Ryanair to reward shareholders after record profits
Ryanair has announced plans to pay more than £390 million in a special dividend to shareholders after reporting a 25% increase in profits.
The low cost carrier saw profits rise to 503 million euros from 401 million euros this time last year.
If approved at the AGM, the special dividend, due to be paid in November, could see chief executive Michael O’Leary bank nearly £14 million from his 3.55% stake, reports the Sunday Times.
Michael O’Leary said: "This 25% profit increase to a new record of €503m and 5% traffic growth during a year of higher oil prices, and deep recession in Europe was a commendable result.
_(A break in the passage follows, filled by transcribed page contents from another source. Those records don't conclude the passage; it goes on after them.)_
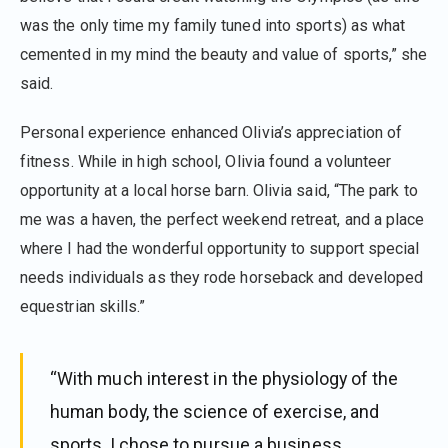
was the only time my family tuned into sports) as what
cemented in my mind the beauty and value of sports,” she
said.
Personal experience enhanced Olivia’s appreciation of
fitness. While in high school, Olivia found a volunteer
opportunity at a local horse barn. Olivia said, “The park to
me was a haven, the perfect weekend retreat, and a place
where I had the wonderful opportunity to support special
needs individuals as they rode horseback and developed
equestrian skills.”
“With much interest in the physiology of the
human body, the science of exercise, and
sports, I chose to pursue a business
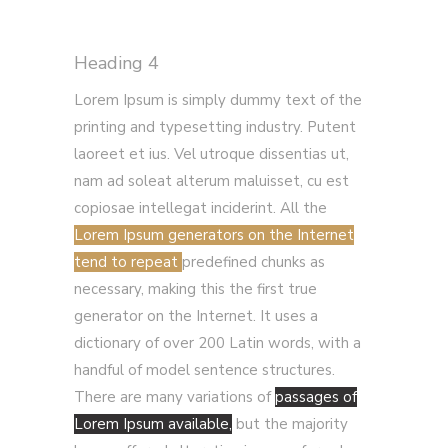
Heading 4
Lorem Ipsum is simply dummy text of the
printing and typesetting industry. Putent
laoreet et ius. Vel utroque dissentias ut,
nam ad soleat alterum maluisset, cu est
copiosae intellegat inciderint. All the
Lorem Ipsum generators on the Internet
tend to repeat
predefined chunks as
necessary, making this the first true
generator on the Internet. It uses a
dictionary of over 200 Latin words, with a
handful of model sentence structures.
There are many variations of
passages of
Lorem Ipsum available,
but the majority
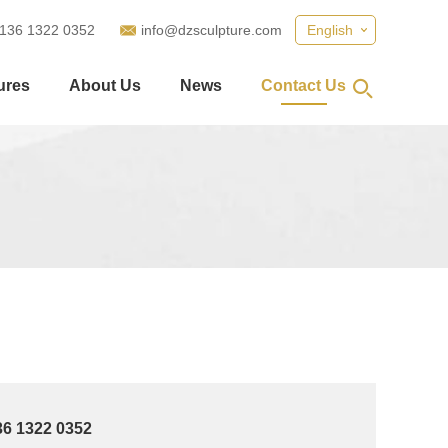
 136 1322 0352
info@dzsculpture.com
English
ures
About Us
News
Contact Us
36 1322 0352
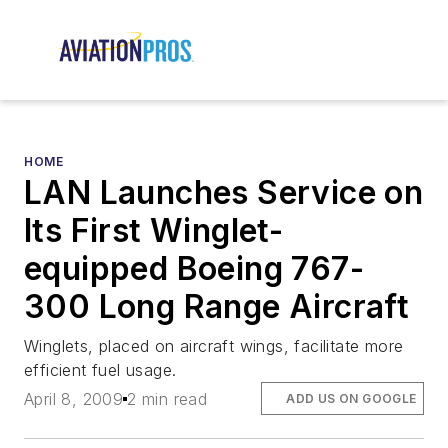
HOME
LAN Launches Service on
Its First Winglet-
equipped Boeing 767-
300 Long Range Aircraft
Winglets, placed on aircraft wings, facilitate more
efficient fuel usage.
April 8, 2009
2 min read
ADD US ON GOOGLE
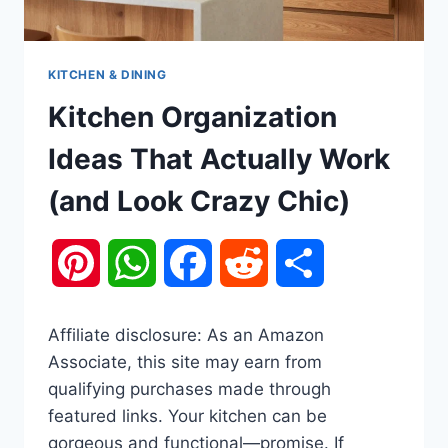
KITCHEN & DINING
Kitchen Organization
Ideas That Actually Work
(and Look Crazy Chic)
Pinterest
WhatsApp
Facebook
Reddit
Share
Affiliate disclosure: As an Amazon
Associate, this site may earn from
qualifying purchases made through
featured links. Your kitchen can be
gorgeous and functional—promise. If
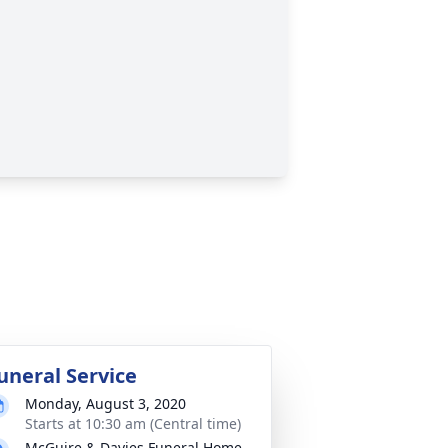
uneral Service
Monday, August 3, 2020
Starts at 10:30 am (Central time)
McGuire & Davies Funeral Home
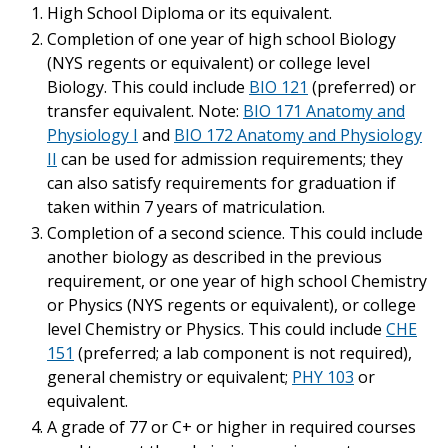
High School Diploma or its equivalent.
Completion of one year of high school Biology
(NYS regents or equivalent) or college level
Biology. This could include
BIO 121
(preferred) or
transfer equivalent. Note:
BIO 171 Anatomy and
Physiology I
and
BIO 172 Anatomy and Physiology
II
can be used for admission requirements; they
can also satisfy requirements for graduation if
taken within 7 years of matriculation.
Completion of a second science. This could include
another biology as described in the previous
requirement, or one year of high school Chemistry
or Physics (NYS regents or equivalent), or college
level Chemistry or Physics. This could include
CHE
151
(preferred; a lab component is not required),
general chemistry or equivalent;
PHY 103
or
equivalent.
A grade of 77 or C+ or higher in required courses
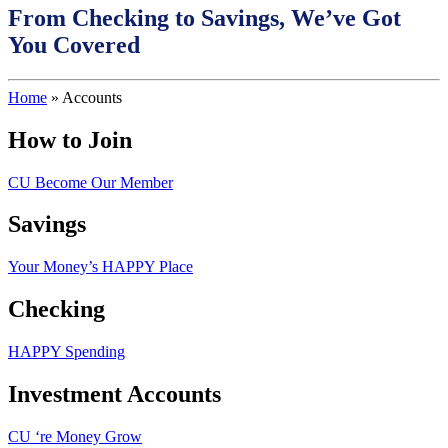
From Checking to Savings, We’ve Got
You Covered
Home
»
Accounts
How to Join
CU Become Our Member
Savings
Your Money’s HAPPY Place
Checking
HAPPY Spending
Investment Accounts
CU ‘re Money Grow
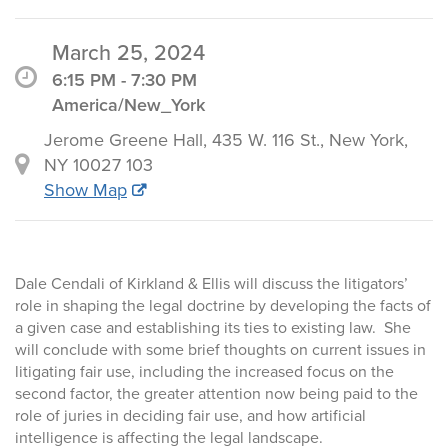
March 25, 2024
6:15 PM - 7:30 PM
America/New_York
Jerome Greene Hall, 435 W. 116 St., New York,
NY 10027 103
Show Map
Dale Cendali of Kirkland & Ellis will discuss the litigators’
role in shaping the legal doctrine by developing the facts of
a given case and establishing its ties to existing law. She
will conclude with some brief thoughts on current issues in
litigating fair use, including the increased focus on the
second factor, the greater attention now being paid to the
role of juries in deciding fair use, and how artificial
intelligence is affecting the legal landscape.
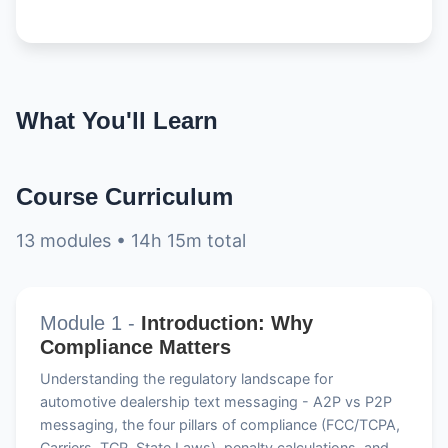
What You'll Learn
Course Curriculum
13 modules • 14h 15m total
Module 1 -
Introduction: Why
Compliance Matters
Understanding the regulatory landscape for
automotive dealership text messaging - A2P vs P2P
messaging, the four pillars of compliance (FCC/TCPA,
Carriers, TCR, State Laws), penalty calculations, and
Our fuel bill rose over €360m as oil prices increased 16% from $73 to $85pbl."
The airline predicted more European airline failures in 2012 to follow Malev, Spanair and Cimber Sterling due to rising oil prices and the EU wide recession.
It added Ryanair has responded to this by opening a new base in Budapest, expanding bases in Spain, Scandinavia and provincial UK to maximise capacity and minimise airfares for local consumers/visitors.
The airline is predicting profits will be down in 2013 due to an increasing fuel bill together with the recession, currency concerns and lower fares at new and growing bases like Hungary, Poland, provincial UK and Spain.
With fuel costs only partially offset by increase in fares, the low cost carrier predicts profits of 400 to 440 million euros next year.
"These higher oil prices next winter and the refusal of some monopoly airports (most notably Dublin & Stansted) to lower winter charges makes it more logical to ground up to 80 aircraft rather than suffer losses flying at very low winter yields in FY13," a company statement said.